AWS FinOps Skill for Opsy
Step 1: Cost Explorer First
Start with Cost Explorer — one call covers all regions and services:
-
Spend by service — identifies top cost drivers
-
Spend by region — shows where resources live
-
Daily trend — spots anomalies
Focus on services representing >5% of spend.
If Credits Mask Costs ($0 spend)
Check if Resource Explorer is enabled:
aws resource-explorer-2 list-indexes --region us-east-1
If enabled, use it — one call gets ALL resources:
aws resource-explorer-2 search --query-string "*" --region us-east-1
If NOT enabled, use resourcegroupstaggingapi to find all tagged resources:
aws resourcegroupstaggingapi get-resources --region us-east-1
Then query each active region for core services: EC2, RDS, EBS, Lambda, S3, ECS, EKS, NAT Gateways, Load Balancers.

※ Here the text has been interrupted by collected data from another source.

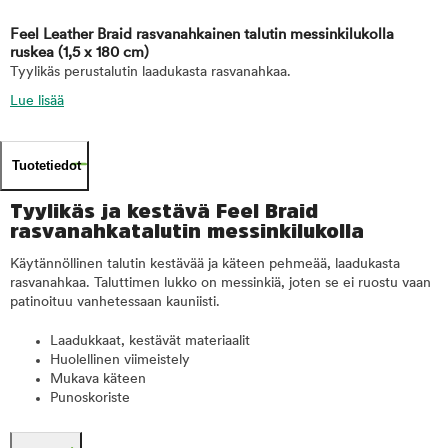
Feel Leather Braid rasvanahkainen talutin messinkilukolla
ruskea
(1,5 x 180 cm)
Tyylikäs perustalutin laadukasta rasvanahkaa.
Lue lisää
Tuotetiedot
Tyylikäs ja kestävä Feel Braid
rasvanahkatalutin messinkilukolla
Käytännöllinen talutin kestävää ja käteen pehmeää, laadukasta
rasvanahkaa. Taluttimen lukko on messinkiä, joten se ei ruostu vaan
patinoituu vanhetessaan kauniisti.
Laadukkaat, kestävät materiaalit
Huolellinen viimeistely
Mukava käteen
Punoskoriste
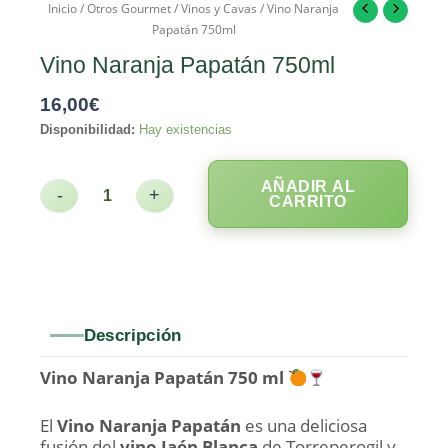
Inicio
/
Otros Gourmet
/
Vinos y Cavas
/ Vino Naranja
Papatán 750ml
Vino Naranja Papatán 750ml
16,00
€
Disponibilidad:
Hay existencias
AÑADIR AL
-
+
CARRITO
Descripción
Vino Naranja Papatán 750 ml
El
Vino Naranja Papatán
es una deliciosa
fusión del
vino Jaén Blanca
de Torreperogil y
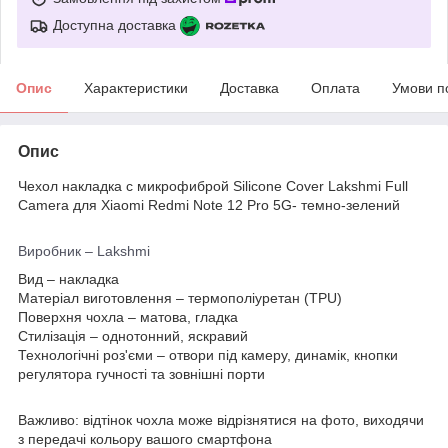
Доступна доставка
Опис
Характеристики
Доставка
Оплата
Умови п
Опис
Чехол накладка с микрофиброй Silicone Cover Lakshmi Full
Camera для Xiaomi Redmi Note 12 Pro 5G- темно-зелений
Виробник – Lakshmi
Вид – накладка
Матеріал виготовлення – термополіуретан (TPU)
Поверхня чохла – матова, гладка
Стилізація – однотонний, яскравий
Технологічні роз'єми – отвори під камеру, динамік, кнопки
регулятора гучності та зовнішні порти
Важливо: відтінок чохла може відрізнятися на фото, виходячи
з передачі кольору вашого смартфона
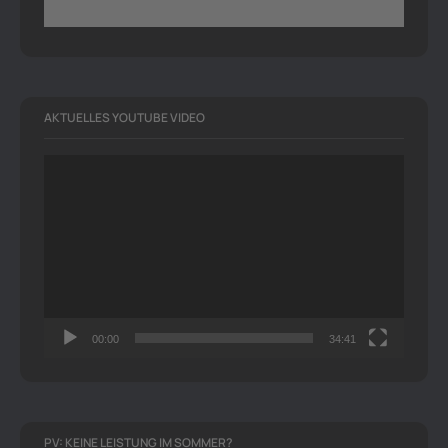
AKTUELLES YOUTUBE VIDEO
Video-
Player
00:00
34:41
PV: KEINE LEISTUNG IM SOMMER?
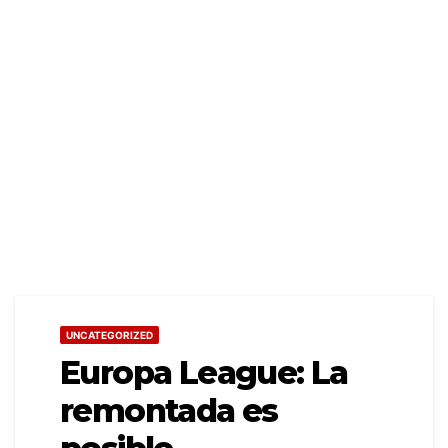
UNCATEGORIZED
Europa League: La
remontada es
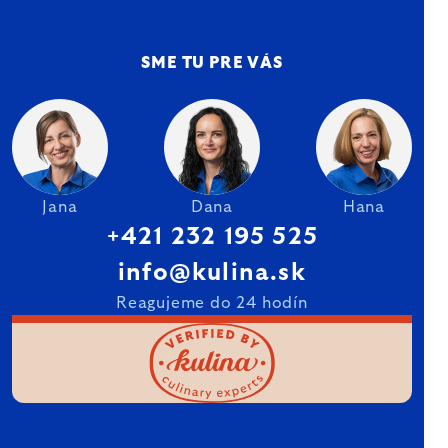
SME TU PRE VÁS
Jana
Dana
Hana
+421 232 195 525
info@kulina.sk
Reagujeme do 24 hodín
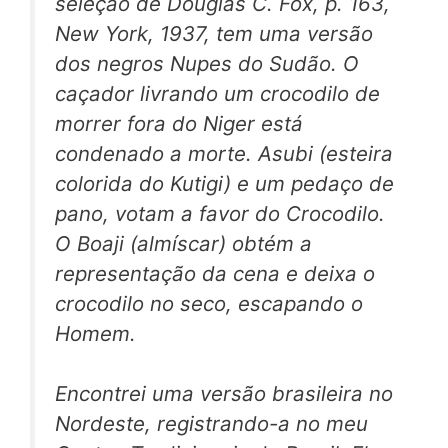
seleção de Douglas C. Fox, p. 163,
New York, 1937, tem uma versão
dos negros Nupes do Sudão. O
caçador livrando um crocodilo de
morrer fora do Niger está
condenado a morte. Asubi (esteira
colorida do Kutigi) e um pedaço de
pano, votam a favor do Crocodilo.
O Boaji (almíscar) obtém a
representação da cena e deixa o
crocodilo no seco, escapando o
Homem.
Encontrei uma versão brasileira no
Nordeste, registrando-a no meu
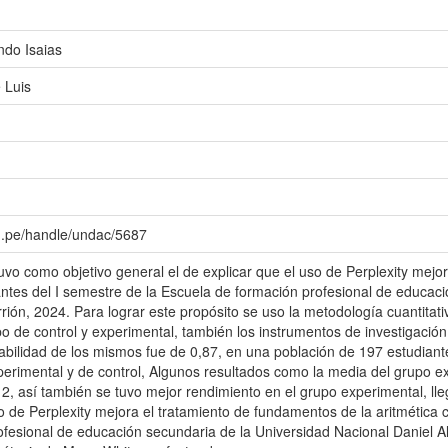
do Isaias
 Luis
du.pe/handle/undac/5687
tuvo como objetivo general el de explicar que el uso de Perplexity mej
iantes del I semestre de la Escuela de formación profesional de educac
rión, 2024. Para lograr este propósito se uso la metodología cuantitati
o de control y experimental, también los instrumentos de investigación
fiabilidad de los mismos fue de 0,87, en una población de 197 estudian
perimental y de control, Algunos resultados como la media del grupo ex
 12, así también se tuvo mejor rendimiento en el grupo experimental, l
o de Perplexity mejora el tratamiento de fundamentos de la aritmética 
ofesional de educación secundaria de la Universidad Nacional Daniel Al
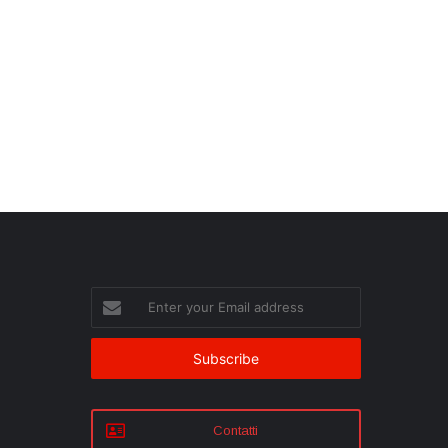
Enter
your
Email
address
Contatti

Step 2: Deep Dive Each Resource
For every resource found, gather full details:
-
EC2: Instance type, state, launch time, CloudWatch CPU/memory
-
RDS: Instance class, connections (14d), storage, Multi-AZ, engine
-
EBS: Attachment status, volume type, size, snapshots
-
S3: Lifecycle policies, storage class, versioning
-
Lambda: Invocations (30d), memory, runtime, provisioned concurrency
-
ECS/EKS: Task definitions, service counts, cluster utilization
-
ECR: Repositories, image count, lifecycle policies
-
Load Balancers: Request count (14d), target groups
-
NAT Gateway: Data processed
-
Elastic IPs: Association status
-
CloudWatch Logs: Retention settings
-
Secrets Manager: Secret count
Check EVERY resource for optimization opportunities. Don't skip services.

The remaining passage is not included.